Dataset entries
════════════════════
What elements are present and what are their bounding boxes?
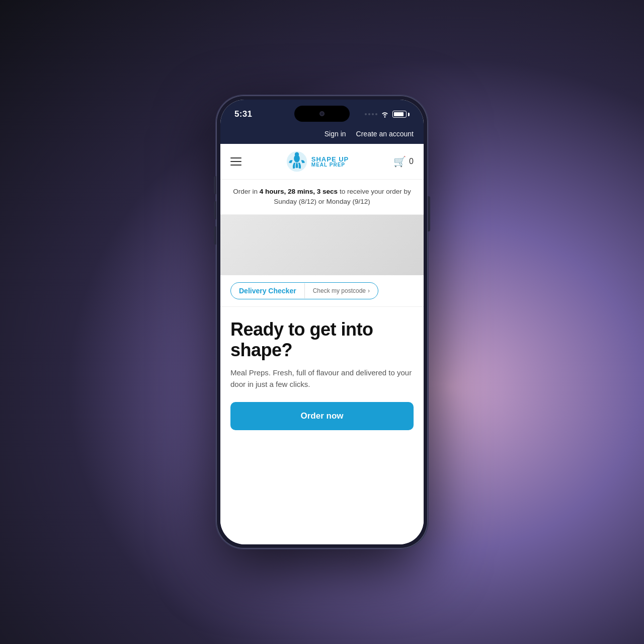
logo[interactable]: SHAPE UP MEAL PREP: [286, 151, 349, 172]
cart-icon: 🛒: [393, 155, 406, 168]
check-postcode-button[interactable]: Check my postcode ›: [305, 283, 378, 298]
logo-shape-up: SHAPE UP: [311, 156, 349, 163]
delivery-checker-label: Delivery Checker: [231, 283, 304, 299]
delivery-countdown: 4 hours, 28 mins, 3 secs: [260, 188, 338, 195]
phone-screen: 5:31: [220, 100, 424, 544]
hero-heading: Ready to get into shape?: [230, 319, 414, 361]
site-header: SHAPE UP MEAL PREP 🛒 0: [220, 144, 424, 180]
sign-in-link[interactable]: Sign in: [325, 130, 346, 138]
status-time: 5:31: [234, 109, 252, 119]
main-content: Ready to get into shape? Meal Preps. Fre…: [220, 307, 424, 545]
cart-count: 0: [409, 157, 414, 166]
logo-meal-prep: MEAL PREP: [311, 163, 349, 168]
delivery-prefix: Order in: [233, 188, 260, 195]
hamburger-menu[interactable]: [230, 157, 242, 166]
top-navigation: Sign in Create an account: [220, 126, 424, 144]
status-icons: [365, 111, 410, 118]
battery-icon: [392, 111, 410, 118]
wifi-icon: [380, 111, 389, 118]
phone-device: 5:31: [216, 96, 428, 548]
order-now-button[interactable]: Order now: [230, 402, 414, 430]
hamburger-line: [230, 161, 242, 162]
delivery-banner: Order in 4 hours, 28 mins, 3 secs to rec…: [220, 180, 424, 215]
hamburger-line: [230, 165, 242, 166]
status-bar: 5:31: [220, 100, 424, 126]
signal-icon: [365, 113, 377, 115]
hero-image: [220, 215, 424, 275]
hamburger-line: [230, 157, 242, 158]
hero-subtext: Meal Preps. Fresh, full of flavour and d…: [230, 367, 414, 390]
dynamic-island: [294, 106, 350, 122]
delivery-checker-pill[interactable]: Delivery Checker Check my postcode ›: [230, 282, 378, 299]
hero-placeholder: [220, 215, 424, 275]
check-postcode-label: Check my postcode: [313, 287, 366, 294]
create-account-link[interactable]: Create an account: [356, 130, 414, 138]
logo-text: SHAPE UP MEAL PREP: [311, 156, 349, 168]
camera-dot: [319, 111, 325, 116]
delivery-checker-bar: Delivery Checker Check my postcode ›: [220, 275, 424, 307]
chevron-right-icon: ›: [368, 287, 370, 294]
logo-icon: [286, 151, 307, 172]
svg-point-2: [295, 152, 299, 156]
cart-button[interactable]: 🛒 0: [393, 155, 414, 168]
════════════════════
WHAT YOU HAVE TO DO: From the records above, count the lines that contain "status". Only the number should be written.

OUTPUT BELOW: 3